▸ **TASK ITEM**: Copy the records word for word. Pictures do not go in.

━━━━━ GIVEN RECORDS ━━━━━

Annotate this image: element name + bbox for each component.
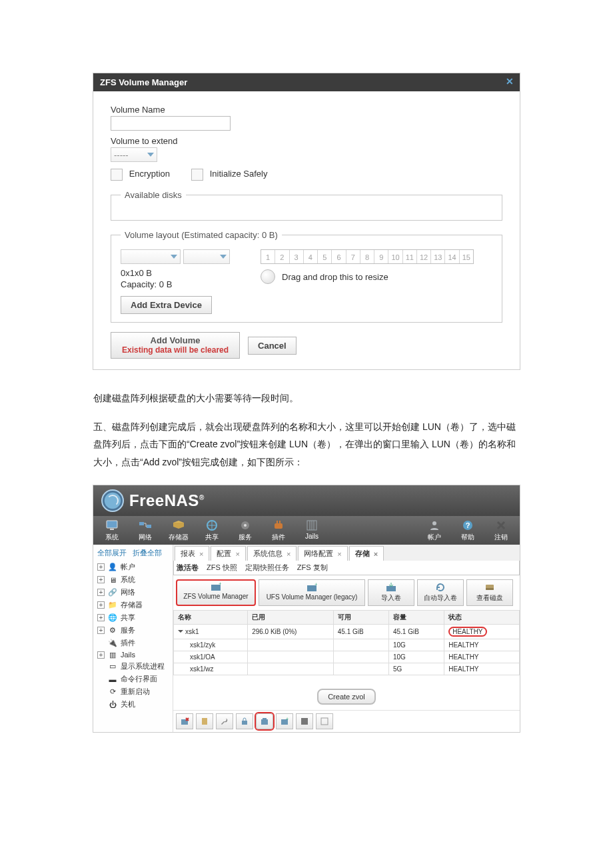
close-icon[interactable]: × <box>235 550 239 558</box>
col-status[interactable]: 状态 <box>444 611 520 625</box>
cmd-ufs-volume-manager[interactable]: + UFS Volume Manager (legacy) <box>259 579 365 606</box>
create-zvol-button[interactable]: Create zvol <box>317 689 376 705</box>
table-row[interactable]: xsk1/wz 5G HEALTHY <box>174 663 520 675</box>
table-row[interactable]: xsk1 296.0 KiB (0%) 45.1 GiB 45.1 GiB HE… <box>174 625 520 639</box>
col-avail[interactable]: 可用 <box>333 611 388 625</box>
volume-extend-label: Volume to extend <box>111 136 502 146</box>
tree-item-account[interactable]: +👤帐户 <box>97 561 169 573</box>
auto-import-icon <box>435 583 446 592</box>
add-extra-device-button[interactable]: Add Extra Device <box>121 296 212 314</box>
subtab-active-volume[interactable]: 激活卷 <box>177 563 199 573</box>
table-row[interactable]: xsk1/zyk 10G HEALTHY <box>174 639 520 651</box>
tab-report[interactable]: 报表× <box>175 546 209 561</box>
tree-item-services[interactable]: +⚙服务 <box>97 624 169 637</box>
tool-network[interactable]: 网络 <box>131 519 160 542</box>
expand-icon[interactable]: + <box>97 563 105 571</box>
volume-name-input[interactable] <box>111 116 231 131</box>
tool-logout[interactable]: 注销 <box>486 519 516 542</box>
layout-width-select[interactable] <box>183 249 230 264</box>
close-icon[interactable]: × <box>287 550 291 558</box>
col-used[interactable]: 已用 <box>248 611 334 625</box>
table-row[interactable]: xsk1/OA 10G HEALTHY <box>174 651 520 663</box>
tree-item-reboot[interactable]: ⟳重新启动 <box>97 685 169 698</box>
create-dataset-button[interactable]: + <box>276 713 293 729</box>
tool-share[interactable]: 共享 <box>197 519 227 542</box>
resize-handle-icon[interactable] <box>261 269 275 284</box>
svg-rect-1 <box>110 529 114 530</box>
tab-storage[interactable]: 存储× <box>349 546 384 561</box>
tree-item-shutdown[interactable]: ⏻关机 <box>97 698 169 711</box>
collapse-caret-icon[interactable] <box>178 630 183 635</box>
expand-icon[interactable]: + <box>97 589 105 596</box>
zvol-icon <box>260 717 269 726</box>
help-icon: ? <box>460 519 475 532</box>
add-volume-warning: Existing data will be cleared <box>122 345 229 355</box>
layout-type-select[interactable] <box>121 249 181 264</box>
zfs-mgr-icon: + <box>211 582 221 591</box>
detach-button[interactable] <box>176 713 193 729</box>
expand-icon[interactable]: + <box>97 627 105 634</box>
svg-rect-2 <box>139 522 144 525</box>
expand-icon[interactable]: + <box>97 651 105 659</box>
tool-services[interactable]: 服务 <box>231 519 260 542</box>
volume-extend-select[interactable]: ----- <box>111 147 157 162</box>
tool-jails[interactable]: Jails <box>297 519 326 542</box>
close-icon[interactable]: × <box>374 550 378 558</box>
svg-rect-28 <box>301 718 308 725</box>
permissions-icon <box>240 717 249 726</box>
cmd-view-disks[interactable]: 查看磁盘 <box>466 579 513 606</box>
options-button[interactable] <box>216 713 233 729</box>
close-icon[interactable]: × <box>337 550 341 558</box>
scrub-button[interactable] <box>196 713 213 729</box>
detach-icon <box>180 717 189 726</box>
svg-text:?: ? <box>466 521 470 529</box>
chevron-down-icon <box>220 255 227 259</box>
tree-item-storage[interactable]: +📁存储器 <box>97 599 169 611</box>
encryption-checkbox[interactable] <box>111 169 123 181</box>
subtab-zfs-repl[interactable]: ZFS 复制 <box>297 563 328 573</box>
tree-item-system[interactable]: +🖥系统 <box>97 573 169 586</box>
col-cap[interactable]: 容量 <box>388 611 444 625</box>
cmd-import-volume[interactable]: 导入卷 <box>368 579 414 606</box>
storage-icon <box>171 519 186 532</box>
close-icon[interactable]: × <box>199 550 203 558</box>
expand-all-link[interactable]: 全部展开 <box>97 549 127 557</box>
close-icon[interactable]: ✕ <box>504 76 516 88</box>
view-status-button[interactable] <box>316 713 333 729</box>
change-perm-button[interactable] <box>296 713 313 729</box>
expand-icon[interactable]: + <box>97 614 105 621</box>
disk-slot-track[interactable]: 1 2 3 4 5 6 7 8 9 10 11 12 13 14 <box>261 249 474 264</box>
tool-system[interactable]: 系统 <box>97 519 127 542</box>
tool-account[interactable]: 帐户 <box>420 519 449 542</box>
tree-item-share[interactable]: +🌐共享 <box>97 611 169 624</box>
create-zvol-icon-button[interactable] <box>256 713 273 729</box>
zfs-volume-manager-dialog: ZFS Volume Manager ✕ Volume Name Volume … <box>93 73 520 369</box>
cancel-button[interactable]: Cancel <box>248 337 297 355</box>
tree-item-sysproc[interactable]: ▭显示系统进程 <box>97 660 169 673</box>
svg-rect-18 <box>386 586 396 591</box>
expand-icon[interactable]: + <box>97 601 105 609</box>
permissions-button[interactable] <box>236 713 253 729</box>
tree-item-network[interactable]: +🔗网络 <box>97 586 169 599</box>
add-volume-button[interactable]: Add Volume Existing data will be cleared <box>111 332 240 359</box>
tool-help[interactable]: ? 帮助 <box>453 519 482 542</box>
col-name[interactable]: 名称 <box>174 611 248 625</box>
svg-rect-0 <box>107 521 117 528</box>
cmd-auto-import[interactable]: 自动导入卷 <box>417 579 464 606</box>
volume-grid: 名称 已用 可用 容量 状态 xsk1 296.0 KiB (0%) 45.1 … <box>173 610 520 675</box>
tab-sysinfo[interactable]: 系统信息× <box>247 546 297 561</box>
tree-item-cli[interactable]: ▬命令行界面 <box>97 673 169 685</box>
expand-icon[interactable]: + <box>97 576 105 583</box>
cmd-zfs-volume-manager[interactable]: + ZFS Volume Manager <box>176 579 256 606</box>
tool-plugins[interactable]: 插件 <box>264 519 293 542</box>
tree-item-jails[interactable]: +▥Jails <box>97 649 169 660</box>
tab-netcfg[interactable]: 网络配置× <box>298 546 347 561</box>
tab-settings[interactable]: 配置× <box>211 546 245 561</box>
tree-item-plugins[interactable]: 🔌插件 <box>97 637 169 649</box>
init-safely-checkbox[interactable] <box>191 169 203 181</box>
subtab-zfs-snapshot[interactable]: ZFS 快照 <box>207 563 237 573</box>
tool-storage[interactable]: 存储器 <box>164 519 193 542</box>
subtab-periodic[interactable]: 定期快照任务 <box>245 563 289 573</box>
collapse-all-link[interactable]: 折叠全部 <box>133 549 162 557</box>
services-icon <box>238 519 253 532</box>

━━━━━

▸ **SOLVED EXERCISE**:
Annotate this image: element name + bbox for each component.
close-icon[interactable]: × <box>235 550 239 558</box>
col-status[interactable]: 状态 <box>444 611 520 625</box>
cmd-ufs-volume-manager[interactable]: + UFS Volume Manager (legacy) <box>259 579 365 606</box>
create-zvol-button[interactable]: Create zvol <box>317 689 376 705</box>
table-row[interactable]: xsk1/wz 5G HEALTHY <box>174 663 520 675</box>
table-row[interactable]: xsk1 296.0 KiB (0%) 45.1 GiB 45.1 GiB HE… <box>174 625 520 639</box>
col-avail[interactable]: 可用 <box>333 611 388 625</box>
volume-extend-label: Volume to extend <box>111 136 502 146</box>
tree-item-account[interactable]: +👤帐户 <box>97 561 169 573</box>
auto-import-icon <box>435 583 446 592</box>
add-extra-device-button[interactable]: Add Extra Device <box>121 296 212 314</box>
subtab-active-volume[interactable]: 激活卷 <box>177 563 199 573</box>
table-row[interactable]: xsk1/zyk 10G HEALTHY <box>174 639 520 651</box>
tab-report[interactable]: 报表× <box>175 546 209 561</box>
tree-item-services[interactable]: +⚙服务 <box>97 624 169 637</box>
tool-network[interactable]: 网络 <box>131 519 160 542</box>
expand-icon[interactable]: + <box>97 563 105 571</box>
volume-name-input[interactable] <box>111 116 231 131</box>
tool-logout[interactable]: 注销 <box>486 519 516 542</box>
layout-width-select[interactable] <box>183 249 230 264</box>
close-icon[interactable]: × <box>287 550 291 558</box>
col-used[interactable]: 已用 <box>248 611 334 625</box>
table-row[interactable]: xsk1/OA 10G HEALTHY <box>174 651 520 663</box>
tree-item-reboot[interactable]: ⟳重新启动 <box>97 685 169 698</box>
create-dataset-button[interactable]: + <box>276 713 293 729</box>
tool-share[interactable]: 共享 <box>197 519 227 542</box>
resize-handle-icon[interactable] <box>261 269 275 284</box>
svg-rect-1 <box>110 529 114 530</box>
tab-storage[interactable]: 存储× <box>349 546 384 561</box>
tree-item-shutdown[interactable]: ⏻关机 <box>97 698 169 711</box>
collapse-caret-icon[interactable] <box>178 630 183 635</box>
expand-icon[interactable]: + <box>97 589 105 596</box>
zvol-icon <box>260 717 269 726</box>
help-icon: ? <box>460 519 475 532</box>
add-volume-warning: Existing data will be cleared <box>122 345 229 355</box>
layout-type-select[interactable] <box>121 249 181 264</box>
zfs-mgr-icon: + <box>211 582 221 591</box>
detach-button[interactable] <box>176 713 193 729</box>
expand-icon[interactable]: + <box>97 627 105 634</box>
svg-rect-2 <box>139 522 144 525</box>
expand-icon[interactable]: + <box>97 651 105 659</box>
tool-services[interactable]: 服务 <box>231 519 260 542</box>
volume-extend-select[interactable]: ----- <box>111 147 157 162</box>
tool-jails[interactable]: Jails <box>297 519 326 542</box>
close-icon[interactable]: × <box>374 550 378 558</box>
svg-rect-28 <box>301 718 308 725</box>
permissions-icon <box>240 717 249 726</box>
cmd-view-disks[interactable]: 查看磁盘 <box>466 579 513 606</box>
options-button[interactable] <box>216 713 233 729</box>
close-icon[interactable]: × <box>337 550 341 558</box>
scrub-button[interactable] <box>196 713 213 729</box>
detach-icon <box>180 717 189 726</box>
svg-text:?: ? <box>466 521 470 529</box>
chevron-down-icon <box>220 255 227 259</box>
tree-item-storage[interactable]: +📁存储器 <box>97 599 169 611</box>
encryption-checkbox[interactable] <box>111 169 123 181</box>
subtab-zfs-repl[interactable]: ZFS 复制 <box>297 563 328 573</box>
tree-item-system[interactable]: +🖥系统 <box>97 573 169 586</box>
col-cap[interactable]: 容量 <box>388 611 444 625</box>
cmd-import-volume[interactable]: 导入卷 <box>368 579 414 606</box>
storage-icon <box>171 519 186 532</box>
close-icon[interactable]: × <box>199 550 203 558</box>
expand-all-link[interactable]: 全部展开 <box>97 549 127 557</box>
close-icon[interactable]: ✕ <box>504 76 516 88</box>
view-status-button[interactable] <box>316 713 333 729</box>
change-perm-button[interactable] <box>296 713 313 729</box>
expand-icon[interactable]: + <box>97 614 105 621</box>
disk-slot-track[interactable]: 1 2 3 4 5 6 7 8 9 10 11 12 13 14 <box>261 249 474 264</box>
tool-system[interactable]: 系统 <box>97 519 127 542</box>
tool-account[interactable]: 帐户 <box>420 519 449 542</box>
tree-item-share[interactable]: +🌐共享 <box>97 611 169 624</box>
create-zvol-icon-button[interactable] <box>256 713 273 729</box>
zfs-volume-manager-dialog: ZFS Volume Manager ✕ Volume Name Volume … <box>93 73 520 369</box>
cancel-button[interactable]: Cancel <box>248 337 297 355</box>
tree-item-sysproc[interactable]: ▭显示系统进程 <box>97 660 169 673</box>
svg-rect-18 <box>386 586 396 591</box>
expand-icon[interactable]: + <box>97 601 105 609</box>
permissions-button[interactable] <box>236 713 253 729</box>
tree-item-network[interactable]: +🔗网络 <box>97 586 169 599</box>
add-volume-button[interactable]: Add Volume Existing data will be cleared <box>111 332 240 359</box>
tool-help[interactable]: ? 帮助 <box>453 519 482 542</box>
col-name[interactable]: 名称 <box>174 611 248 625</box>
svg-rect-0 <box>107 521 117 528</box>
cmd-auto-import[interactable]: 自动导入卷 <box>417 579 464 606</box>
volume-grid: 名称 已用 可用 容量 状态 xsk1 296.0 KiB (0%) 45.1 … <box>173 610 520 675</box>
tab-sysinfo[interactable]: 系统信息× <box>247 546 297 561</box>
tree-item-cli[interactable]: ▬命令行界面 <box>97 673 169 685</box>
expand-icon[interactable]: + <box>97 576 105 583</box>
cmd-zfs-volume-manager[interactable]: + ZFS Volume Manager <box>176 579 256 606</box>
tool-plugins[interactable]: 插件 <box>264 519 293 542</box>
tree-item-jails[interactable]: +▥Jails <box>97 649 169 660</box>
tab-netcfg[interactable]: 网络配置× <box>298 546 347 561</box>
tab-settings[interactable]: 配置× <box>211 546 245 561</box>
tree-item-plugins[interactable]: 🔌插件 <box>97 637 169 649</box>
init-safely-checkbox[interactable] <box>191 169 203 181</box>
subtab-zfs-snapshot[interactable]: ZFS 快照 <box>207 563 237 573</box>
tool-storage[interactable]: 存储器 <box>164 519 193 542</box>
subtab-periodic[interactable]: 定期快照任务 <box>245 563 289 573</box>
collapse-all-link[interactable]: 折叠全部 <box>133 549 162 557</box>
services-icon <box>238 519 253 532</box>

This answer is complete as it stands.